We arrived in Matsushima on a very grey day with poor visibility, which was a shame as it is designated one of Japan’s top three scenic areas, along with Miyajima and Amanohasidate neither of which we had managed to visit. The town itself is very commercialised and has a very busy main road running next to the sea which is not very appealing. Our plan had been to take a boat trip into the bay to see the 260 islands of every conceivable shape and size, some said to resemble tortoises, whales or human profiles. the islands are credited with forming a natural barrier that spared Matsushima from the worst of the effects of the terrible tsunami in 2011. However, there was no point as the visibility was so bad, so we contents ourselves with a walk across the 252 m red footbridge over the oyster beds to walk around the island of Fukui-Jima. We did a bit of litter picking on the beach and had an expensive coffe and were surprised to find a little bit of Holland in the form of a mass of colourful tulips, as the only other colour had been the red camelia flowers.

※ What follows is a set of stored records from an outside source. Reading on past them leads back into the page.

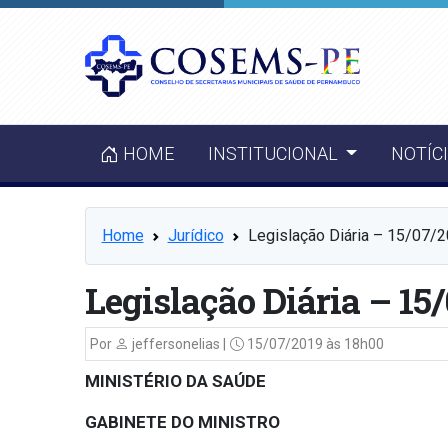
HOME
INSTITUCIONAL
NOTÍC
Home
Jurídico
Legislação Diária – 15/07/
Legislação Diária – 15
Por
jeffersonelias |
15/07/2019 às 18h00
MINISTÉRIO DA SAÚDE
GABINETE DO MINISTRO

Having tried to find an authentic oyster shack near the boats, which was shut – only rubber gloves on display drying, we had a very disappointing late lunch of oysters and other clam type seafood. Anything served in white polyesterene is unlikely to taste good. But thankfully at least the enormous oysters did not later seek their revenge on our stomachs!
We explored further along the coastline on the new footpath, past reminders of how high the tsunami had reached to Oijima, a tiny island where centuries ago the soft volcanic rock was hollowed into over a hundred little caves which still hold weatherbeaten statues and carved votary tablets. We had the place to ourselves and it felt very peaceful, with lovely views of the boats and some of the nearer islands had started to appear from the mist.
The highlight of the day was our visit to the Zuigan-Ji temple. It is set well back from the main road, in fact other visitors showed us the point on the long drive which was as far as the tsunami reached, thus sparing the temple from major damage. On the right handside are more burial caves hollowed into the rocks. The temple has been rebuilt many times before it was restored to today’s splendour. It is a long plain building from the outside, but inside are magnificent golden panels and gilded screens depicting peacocks, flowers, pines and hawks. Sadly you are not allowed to photograph these treasures, only the little garden the temple looks on to. They were ordered by Date Masamune, a fearsome warrior who ruled nearby Sendai from 1603 till 1636. He was known as the one eyed dragon as he lost an eye in childhooddue to smallpox. His Date clan ruled the city for 270 years. He employed the best craftsmen and highest quality materials. The restored treasures look magnificent and the museum has some interesting finds and a video showing the recent painstaking renewal of the temple roof. Again we saw schoolchildren roaming the grounds with their teacher trailing behind.
The weather improved as we walked back to our hotel, giving us an idea of how beautiful Matsushima should look and we ended the day with G &Ts and great food at an American themed restaurant Harry’s Junction. So what started as a dull day ended pretty well.